**WHAT TO WORK ON:** The listing below must be repeated word for word, with its images excluded.

**THE RECORDS:**
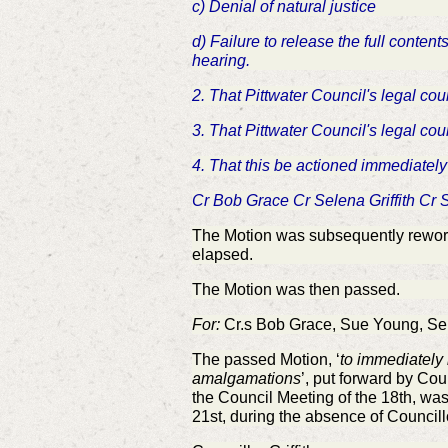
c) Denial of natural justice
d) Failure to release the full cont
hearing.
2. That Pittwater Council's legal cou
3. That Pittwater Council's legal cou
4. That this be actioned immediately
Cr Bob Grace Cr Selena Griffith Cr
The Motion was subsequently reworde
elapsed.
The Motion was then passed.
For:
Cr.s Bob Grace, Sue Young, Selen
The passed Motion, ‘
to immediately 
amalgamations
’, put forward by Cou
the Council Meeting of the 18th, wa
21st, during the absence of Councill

**COMPLETED TASK:**
c) Denial of natural justice
d) Failure to release the full cont
hearing.
2. That Pittwater Council's legal cou
3. That Pittwater Council's legal cou
4. That this be actioned immediately
Cr Bob Grace Cr Selena Griffith Cr
The Motion was subsequently reworde
elapsed.
The Motion was then passed.
For:
Cr.s Bob Grace, Sue Young, Selen
The passed Motion, ‘
to immediately 
amalgamations
’, put forward by Cou
the Council Meeting of the 18th, wa
21st, during the absence of Councill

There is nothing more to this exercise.